Прянишников с Замалетдиновым закончили ужинать и взялись за автоматы, собираясь уйти в темноту. Те, что стоят сейчас у тропы, тоже хотят есть.
Водитель выключил свет в салоне.
– На тропу не выходите, – напомнил Лушников. – Следы не оставляйте.
– Сами тут не кричите, – ласково огрызнулся Прянишников, – а то раскричитесь – не остановить будет… И дверцами не гремите… И светом не балуйте…
Напрасные слова. Об этом все давно знают: на свет или на звук может пуля прилететь из карабина или из автомата. Либо могут обойти стороной. Тогда точно будут напрасны старания.
Смена вернулась к машине. На одежде крупинки снега. Подсели к печке и принялись ужинать при свете крохотной лампочки.
Лушников лежал на боковом сиденье. Помощник прокурора напротив. На поперечном сиденье еще один. И двое на полу, подстелив кошму.
"Только бы не упустить на этот раз, – думал Лушников. – Самое здесь место, где встреча для нас неизбежна… Главное – застать их врасплох…"
– Как вы думаете, Николай Александрович, – подал голос помощник прокурора. – А если они не пойдут этой дорогой? Тогда что?…
– Тогда и мы снимемся, – скрипнул в ответ Лушников.
Присутствие прокурорского "ока" приносило одно беспокойство. На кой ему сдалось надзирать за законностью?
– Не пойдут, – буркнул полусонно охотовед. – Нет здесь другого пути…
И вновь тишина. Задача группы – быстро выйти к лощине при получении сигнала по рации.
Ночь тянулась бесконечно долго. Лушников то дремал, то ходил к посту, всматриваясь в окрестности через прибор ночного видения. Возвращался и снова дремал в один глаз, пока под утро не уснул тяжелым сном: спал в обнимку с медведицей. Та умудрилась лизнуть его мокрым языком и сильно сжала в порывах ласки. Стиснула так, что кости в плечах окончательно занемели.
Майор велел себе проснуться.
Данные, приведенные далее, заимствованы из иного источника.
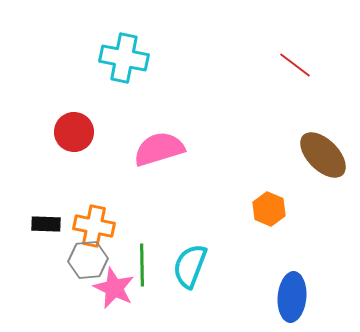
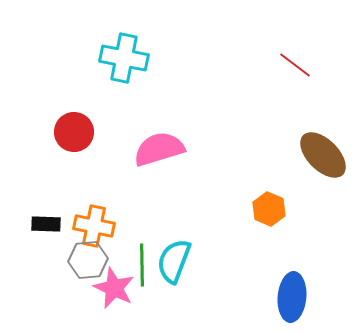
cyan semicircle: moved 16 px left, 5 px up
И вроде бы уже дважды просыпался, однако это был снова сон. Чудно было майору. Надо всего лишь подняться, но нет сил, чтобы справиться с самим собой. Словно думаешь вынырнуть из толщи воды и не можешь. Душа немеет, бьется в железных тисках, но ничего не может поделать.
И все-таки Лушников проснулся, сбросив с себя гнетущее наваждение и разминая затекшее плечо. Тишина. Сумрак. Дизельная печь по-прежнему работает. Топливо убавлено, но в салоне тепло.
Вынув из бокового кармана рацию, майор нажал кнопку вызова.
– Как оно?… – тихо спросил.
– Все так же, – ответили ему. – Без изменений.
– До связи…
Проговорил и снова задремал, потом вздрогнул, потому что пискнула рация.
– Семеро в тайгу направляются… Со стволами… Что будем делать?
– Замрите… Нам нечего им предъявить.
– Вас понял. Пропустить. – И вдруг снова голос: – У них собаки… Что делать?!
– Покажи ей кинжал. Если лайка – должна понять. За других не ручаюсь.
Лушников, чавкнув автоматным затвором, дослал патрон в патронник. Помощник прокурора проснулся.
– С добрым утром, господа…
– Ага… С добрым… – ответили ему сквозь зубы:
Охотовед вытащил из кобуры табельный пистолет. Егерь обнял нарезной карабин.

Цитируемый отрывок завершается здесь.